6 Mai 2014 , Rédigé par Frédéric Delorca Publié dans #1950-75 : Auteurs et personnalités

Bon, je le précise une nouvelle fois pour les spécialistes du fichage sur Internet (les mecs de 21 ans et demi à barbichette) : je suis anti-réac, anti-facho, et anti-vichyssois.
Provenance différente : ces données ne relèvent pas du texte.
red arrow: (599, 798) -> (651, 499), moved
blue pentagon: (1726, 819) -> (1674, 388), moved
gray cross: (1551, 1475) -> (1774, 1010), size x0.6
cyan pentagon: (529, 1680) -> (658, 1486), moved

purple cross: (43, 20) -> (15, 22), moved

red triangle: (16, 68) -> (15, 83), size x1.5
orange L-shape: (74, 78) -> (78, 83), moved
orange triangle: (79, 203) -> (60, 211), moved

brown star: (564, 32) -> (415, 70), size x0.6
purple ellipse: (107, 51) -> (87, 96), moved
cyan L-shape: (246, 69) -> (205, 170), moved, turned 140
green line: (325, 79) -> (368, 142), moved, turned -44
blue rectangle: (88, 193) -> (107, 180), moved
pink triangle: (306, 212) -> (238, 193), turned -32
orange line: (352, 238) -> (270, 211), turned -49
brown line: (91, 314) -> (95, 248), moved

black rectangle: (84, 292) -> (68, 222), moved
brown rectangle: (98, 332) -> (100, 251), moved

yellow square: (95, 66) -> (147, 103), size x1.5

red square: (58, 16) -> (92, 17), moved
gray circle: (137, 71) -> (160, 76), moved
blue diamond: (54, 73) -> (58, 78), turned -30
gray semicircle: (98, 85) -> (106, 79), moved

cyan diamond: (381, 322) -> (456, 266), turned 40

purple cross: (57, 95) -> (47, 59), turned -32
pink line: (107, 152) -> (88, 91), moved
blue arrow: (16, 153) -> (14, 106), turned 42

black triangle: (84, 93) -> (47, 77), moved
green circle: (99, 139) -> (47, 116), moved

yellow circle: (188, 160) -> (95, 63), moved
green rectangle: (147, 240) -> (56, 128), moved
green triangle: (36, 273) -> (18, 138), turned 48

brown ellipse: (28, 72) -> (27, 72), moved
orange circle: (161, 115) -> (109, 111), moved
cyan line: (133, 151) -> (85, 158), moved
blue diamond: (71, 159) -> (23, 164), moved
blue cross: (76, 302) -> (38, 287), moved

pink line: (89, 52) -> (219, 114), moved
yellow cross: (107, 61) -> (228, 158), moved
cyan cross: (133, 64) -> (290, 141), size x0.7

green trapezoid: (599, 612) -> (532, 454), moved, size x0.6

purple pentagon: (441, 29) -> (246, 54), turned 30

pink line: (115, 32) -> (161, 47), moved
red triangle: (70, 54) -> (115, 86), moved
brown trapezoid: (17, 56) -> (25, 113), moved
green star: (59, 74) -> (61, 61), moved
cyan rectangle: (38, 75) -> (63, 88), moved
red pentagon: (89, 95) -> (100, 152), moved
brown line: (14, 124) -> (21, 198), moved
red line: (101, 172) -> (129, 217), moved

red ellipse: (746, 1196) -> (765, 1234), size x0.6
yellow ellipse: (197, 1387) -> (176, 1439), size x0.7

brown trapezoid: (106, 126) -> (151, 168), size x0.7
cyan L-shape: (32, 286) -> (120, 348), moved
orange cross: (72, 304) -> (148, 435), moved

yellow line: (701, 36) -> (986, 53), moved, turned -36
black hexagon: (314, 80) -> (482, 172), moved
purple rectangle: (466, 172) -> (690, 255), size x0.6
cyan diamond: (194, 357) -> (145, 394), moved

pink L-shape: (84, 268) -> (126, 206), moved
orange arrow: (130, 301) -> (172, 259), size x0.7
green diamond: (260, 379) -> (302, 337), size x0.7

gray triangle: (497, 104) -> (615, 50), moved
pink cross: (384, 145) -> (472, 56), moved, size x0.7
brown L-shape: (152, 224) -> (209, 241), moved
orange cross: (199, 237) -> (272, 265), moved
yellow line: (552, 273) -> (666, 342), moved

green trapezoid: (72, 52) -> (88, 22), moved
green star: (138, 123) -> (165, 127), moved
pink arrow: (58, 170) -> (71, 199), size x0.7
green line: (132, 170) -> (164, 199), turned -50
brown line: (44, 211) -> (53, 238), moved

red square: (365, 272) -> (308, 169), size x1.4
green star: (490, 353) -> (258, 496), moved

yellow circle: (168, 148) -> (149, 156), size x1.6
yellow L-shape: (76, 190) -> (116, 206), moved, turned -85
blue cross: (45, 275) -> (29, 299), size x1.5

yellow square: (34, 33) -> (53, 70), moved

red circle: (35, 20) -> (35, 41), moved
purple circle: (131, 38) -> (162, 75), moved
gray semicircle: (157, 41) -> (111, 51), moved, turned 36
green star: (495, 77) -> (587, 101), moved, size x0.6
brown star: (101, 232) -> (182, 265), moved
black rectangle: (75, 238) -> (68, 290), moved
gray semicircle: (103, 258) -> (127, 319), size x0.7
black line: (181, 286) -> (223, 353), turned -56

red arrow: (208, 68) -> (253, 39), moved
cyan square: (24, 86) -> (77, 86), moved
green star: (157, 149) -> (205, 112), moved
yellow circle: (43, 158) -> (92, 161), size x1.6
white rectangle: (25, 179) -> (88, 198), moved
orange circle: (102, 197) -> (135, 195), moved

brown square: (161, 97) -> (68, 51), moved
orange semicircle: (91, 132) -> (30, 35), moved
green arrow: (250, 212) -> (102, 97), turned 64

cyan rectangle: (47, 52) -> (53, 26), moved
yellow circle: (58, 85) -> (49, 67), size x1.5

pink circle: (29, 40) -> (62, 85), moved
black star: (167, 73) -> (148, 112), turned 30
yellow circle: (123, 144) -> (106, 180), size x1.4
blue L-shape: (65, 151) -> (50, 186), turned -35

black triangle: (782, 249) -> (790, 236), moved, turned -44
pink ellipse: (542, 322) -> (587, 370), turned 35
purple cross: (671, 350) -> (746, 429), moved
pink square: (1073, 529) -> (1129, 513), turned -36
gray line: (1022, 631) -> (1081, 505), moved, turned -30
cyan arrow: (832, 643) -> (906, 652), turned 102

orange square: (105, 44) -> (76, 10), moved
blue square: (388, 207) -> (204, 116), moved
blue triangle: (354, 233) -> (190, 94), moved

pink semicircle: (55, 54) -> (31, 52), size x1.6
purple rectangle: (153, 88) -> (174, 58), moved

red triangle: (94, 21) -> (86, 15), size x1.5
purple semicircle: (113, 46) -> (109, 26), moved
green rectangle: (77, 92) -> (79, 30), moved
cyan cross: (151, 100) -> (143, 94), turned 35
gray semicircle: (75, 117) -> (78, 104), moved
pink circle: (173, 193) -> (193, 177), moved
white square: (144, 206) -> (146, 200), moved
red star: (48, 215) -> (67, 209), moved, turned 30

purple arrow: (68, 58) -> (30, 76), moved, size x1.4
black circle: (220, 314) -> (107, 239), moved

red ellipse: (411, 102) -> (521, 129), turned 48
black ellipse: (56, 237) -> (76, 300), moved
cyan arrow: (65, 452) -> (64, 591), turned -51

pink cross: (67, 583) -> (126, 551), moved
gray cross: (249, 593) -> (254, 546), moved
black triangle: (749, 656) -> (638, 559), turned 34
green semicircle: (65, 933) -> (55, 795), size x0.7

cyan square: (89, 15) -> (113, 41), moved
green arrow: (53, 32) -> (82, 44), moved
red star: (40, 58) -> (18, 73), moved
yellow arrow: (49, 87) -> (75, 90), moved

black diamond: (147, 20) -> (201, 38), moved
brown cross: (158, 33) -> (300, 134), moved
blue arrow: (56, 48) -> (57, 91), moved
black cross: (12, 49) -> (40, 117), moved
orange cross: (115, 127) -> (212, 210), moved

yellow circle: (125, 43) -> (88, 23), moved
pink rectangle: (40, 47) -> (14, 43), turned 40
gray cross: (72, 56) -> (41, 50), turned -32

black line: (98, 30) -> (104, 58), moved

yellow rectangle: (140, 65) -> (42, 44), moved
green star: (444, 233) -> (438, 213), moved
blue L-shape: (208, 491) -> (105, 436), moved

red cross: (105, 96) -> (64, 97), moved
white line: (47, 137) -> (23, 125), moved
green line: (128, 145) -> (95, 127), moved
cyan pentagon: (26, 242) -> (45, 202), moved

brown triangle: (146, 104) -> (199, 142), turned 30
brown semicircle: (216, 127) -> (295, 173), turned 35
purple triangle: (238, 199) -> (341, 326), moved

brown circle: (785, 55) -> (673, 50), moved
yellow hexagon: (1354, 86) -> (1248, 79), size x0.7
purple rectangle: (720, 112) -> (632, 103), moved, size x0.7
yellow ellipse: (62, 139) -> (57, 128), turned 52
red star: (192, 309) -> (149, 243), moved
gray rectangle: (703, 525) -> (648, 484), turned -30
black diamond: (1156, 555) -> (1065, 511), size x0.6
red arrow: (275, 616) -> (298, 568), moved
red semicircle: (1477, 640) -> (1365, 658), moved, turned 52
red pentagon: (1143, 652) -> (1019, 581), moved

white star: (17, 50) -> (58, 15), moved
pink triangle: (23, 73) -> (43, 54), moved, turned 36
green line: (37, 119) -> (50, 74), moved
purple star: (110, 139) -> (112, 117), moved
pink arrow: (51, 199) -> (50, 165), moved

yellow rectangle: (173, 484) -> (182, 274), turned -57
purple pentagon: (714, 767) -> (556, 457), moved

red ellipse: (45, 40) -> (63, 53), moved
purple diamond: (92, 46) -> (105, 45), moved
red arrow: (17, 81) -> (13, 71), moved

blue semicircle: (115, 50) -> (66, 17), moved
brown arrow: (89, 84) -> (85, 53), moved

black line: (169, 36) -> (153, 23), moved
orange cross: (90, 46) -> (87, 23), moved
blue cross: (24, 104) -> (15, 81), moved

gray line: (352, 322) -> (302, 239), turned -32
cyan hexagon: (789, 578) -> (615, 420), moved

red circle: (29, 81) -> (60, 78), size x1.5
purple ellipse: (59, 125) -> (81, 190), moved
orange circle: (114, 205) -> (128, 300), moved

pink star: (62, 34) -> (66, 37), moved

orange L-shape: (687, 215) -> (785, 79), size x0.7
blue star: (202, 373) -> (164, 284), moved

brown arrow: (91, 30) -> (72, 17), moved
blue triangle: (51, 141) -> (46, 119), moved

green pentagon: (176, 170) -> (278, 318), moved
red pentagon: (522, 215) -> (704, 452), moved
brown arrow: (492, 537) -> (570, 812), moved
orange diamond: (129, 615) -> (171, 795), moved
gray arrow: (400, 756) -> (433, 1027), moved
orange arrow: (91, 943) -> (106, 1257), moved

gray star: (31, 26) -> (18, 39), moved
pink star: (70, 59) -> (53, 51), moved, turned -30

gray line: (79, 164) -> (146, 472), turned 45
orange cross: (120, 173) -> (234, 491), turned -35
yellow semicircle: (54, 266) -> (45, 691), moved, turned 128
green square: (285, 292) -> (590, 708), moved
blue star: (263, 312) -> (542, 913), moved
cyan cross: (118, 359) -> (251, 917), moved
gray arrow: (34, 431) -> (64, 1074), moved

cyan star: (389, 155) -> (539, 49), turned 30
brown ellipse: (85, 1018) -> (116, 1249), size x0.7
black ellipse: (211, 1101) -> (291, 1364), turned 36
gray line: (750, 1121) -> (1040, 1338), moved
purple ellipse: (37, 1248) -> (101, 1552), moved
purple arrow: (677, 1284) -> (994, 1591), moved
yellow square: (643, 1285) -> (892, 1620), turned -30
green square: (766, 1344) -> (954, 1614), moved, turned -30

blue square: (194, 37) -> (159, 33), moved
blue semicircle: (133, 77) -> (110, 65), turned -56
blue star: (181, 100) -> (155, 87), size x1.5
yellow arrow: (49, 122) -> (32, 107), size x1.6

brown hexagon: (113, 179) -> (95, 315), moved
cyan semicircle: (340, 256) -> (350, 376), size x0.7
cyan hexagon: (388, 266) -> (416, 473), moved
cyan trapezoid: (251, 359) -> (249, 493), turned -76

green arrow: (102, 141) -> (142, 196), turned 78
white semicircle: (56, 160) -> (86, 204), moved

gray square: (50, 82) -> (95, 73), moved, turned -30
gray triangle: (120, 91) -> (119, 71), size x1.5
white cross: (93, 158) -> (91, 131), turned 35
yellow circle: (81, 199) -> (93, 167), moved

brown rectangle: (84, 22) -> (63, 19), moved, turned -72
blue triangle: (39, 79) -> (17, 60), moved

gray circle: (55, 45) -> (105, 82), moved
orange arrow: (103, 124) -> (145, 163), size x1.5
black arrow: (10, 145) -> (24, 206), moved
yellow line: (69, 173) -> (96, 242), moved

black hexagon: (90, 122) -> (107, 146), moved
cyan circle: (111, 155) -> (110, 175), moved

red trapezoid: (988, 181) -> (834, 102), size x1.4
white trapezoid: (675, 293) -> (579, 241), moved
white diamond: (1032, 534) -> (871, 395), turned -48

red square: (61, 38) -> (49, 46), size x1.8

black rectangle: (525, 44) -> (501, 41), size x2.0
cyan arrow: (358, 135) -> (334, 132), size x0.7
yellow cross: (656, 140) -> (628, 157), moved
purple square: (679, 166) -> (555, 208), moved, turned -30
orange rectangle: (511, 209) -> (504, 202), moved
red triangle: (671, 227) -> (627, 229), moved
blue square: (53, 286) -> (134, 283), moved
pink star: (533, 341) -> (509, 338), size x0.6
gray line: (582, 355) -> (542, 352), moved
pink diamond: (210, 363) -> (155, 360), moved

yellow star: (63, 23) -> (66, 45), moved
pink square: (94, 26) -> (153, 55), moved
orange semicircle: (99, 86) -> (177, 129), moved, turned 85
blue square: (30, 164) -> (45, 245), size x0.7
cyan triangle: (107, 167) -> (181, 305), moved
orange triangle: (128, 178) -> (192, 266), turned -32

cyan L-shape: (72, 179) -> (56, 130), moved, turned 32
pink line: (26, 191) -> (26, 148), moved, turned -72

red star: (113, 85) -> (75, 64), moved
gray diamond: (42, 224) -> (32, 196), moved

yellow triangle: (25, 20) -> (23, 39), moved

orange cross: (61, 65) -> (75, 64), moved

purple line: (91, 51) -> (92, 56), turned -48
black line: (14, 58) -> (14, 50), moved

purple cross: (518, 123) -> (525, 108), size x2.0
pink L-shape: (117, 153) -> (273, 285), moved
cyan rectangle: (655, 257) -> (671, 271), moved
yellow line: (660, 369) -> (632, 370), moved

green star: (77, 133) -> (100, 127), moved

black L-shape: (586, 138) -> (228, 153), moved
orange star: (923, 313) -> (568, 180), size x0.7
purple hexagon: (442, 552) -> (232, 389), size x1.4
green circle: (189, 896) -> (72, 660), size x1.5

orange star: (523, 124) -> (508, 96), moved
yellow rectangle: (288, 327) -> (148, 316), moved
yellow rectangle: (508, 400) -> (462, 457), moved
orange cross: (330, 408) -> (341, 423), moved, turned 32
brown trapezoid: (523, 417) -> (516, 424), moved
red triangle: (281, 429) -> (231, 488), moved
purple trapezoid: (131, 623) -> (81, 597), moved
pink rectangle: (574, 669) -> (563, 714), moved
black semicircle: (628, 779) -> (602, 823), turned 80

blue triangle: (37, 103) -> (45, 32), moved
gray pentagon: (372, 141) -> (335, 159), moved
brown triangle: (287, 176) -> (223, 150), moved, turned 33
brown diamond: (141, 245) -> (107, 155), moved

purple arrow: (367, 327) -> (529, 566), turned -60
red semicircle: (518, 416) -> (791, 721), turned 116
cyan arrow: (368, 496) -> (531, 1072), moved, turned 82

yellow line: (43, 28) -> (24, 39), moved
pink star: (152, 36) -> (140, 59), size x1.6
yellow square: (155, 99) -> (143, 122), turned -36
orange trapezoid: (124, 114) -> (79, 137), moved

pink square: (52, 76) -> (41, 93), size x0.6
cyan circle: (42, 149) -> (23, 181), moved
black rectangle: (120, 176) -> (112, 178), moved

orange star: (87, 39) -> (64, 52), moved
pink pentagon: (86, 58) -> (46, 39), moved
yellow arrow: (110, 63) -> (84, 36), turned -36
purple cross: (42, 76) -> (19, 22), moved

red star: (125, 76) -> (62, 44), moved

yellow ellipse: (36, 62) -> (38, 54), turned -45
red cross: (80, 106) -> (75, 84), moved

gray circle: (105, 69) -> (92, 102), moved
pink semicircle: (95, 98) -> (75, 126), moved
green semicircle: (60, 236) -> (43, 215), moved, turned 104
Mais cela ne m'empêche pas de lire TOUS nos grands classiques, et d'apprécier éventuellement certains traits de leur caractère, ou même simplement certains de leurs bons mots, ou certaines de leurs inspirations, même quand ils ne sont pas de mon bord politique.

 

Il en va ainsi par exemple de Paul Morand dont j'ai évoqué "Hécate et ses chiens" alors que je le lisais (comme par hasard) lors de la dernière lune noire, et ce d'autant plus que Morand, comme Soupault venait du surréalisme.

 

J'ouvre ce matin le journal de Morand à la date de ma naissance, 26 septembre 1970. Au moment où je suis né, vers 13 h, Paul Morand déjeunait à l'Hotel du Commerce, à Saint-Marcel, faubourg de Chalon-sur-Saone : une  "côte de boeuf venant du Charolais, servie individuellement sur l'os" (sic), puis il relit à Vevey le script de son interview par Boutang réalisée le 1er août à Rambouillet (Archives du XXe siècle), qu'il juge médiocre à la lecture.

 

Pas passionnant allez vous me dire. Certes. Il ne peut pas se produire un prodige tous les jours.

 

Plus drôle le 28 septembre il note que le Figaro littéraire signale dans ses morceaux choisis Simenon, Queneau, Sarraute, Vilar, Robbe-Grillet, Genet, Godard, etc. et ajoute "la peur des professeurs devant la terreur des Lettres !"

 

Puis il cite un mot de Louis Dumur dont il affirme qu'il s'applique aussi à Sartre et aux pontes de la Pensée 68 : "Victor Hugo n'a pu se faire mettre en prison. Le commissaire a dit qu'il n'arrêtait que les gens sérieux".

 

Et le 29 septembre , il observe Maginot, Mussolini, Hitler, Brejnev ont tous agi en fonction de catégories mentales de leur jeunesse, 20 ou 25 ans avant d'avoir le pouvoir de décider. Et il ajoute finement : "Sentimentalement aussi, c'est vrai : toute sa vie, on choisit le type de femmes qu'on a aimé au collège".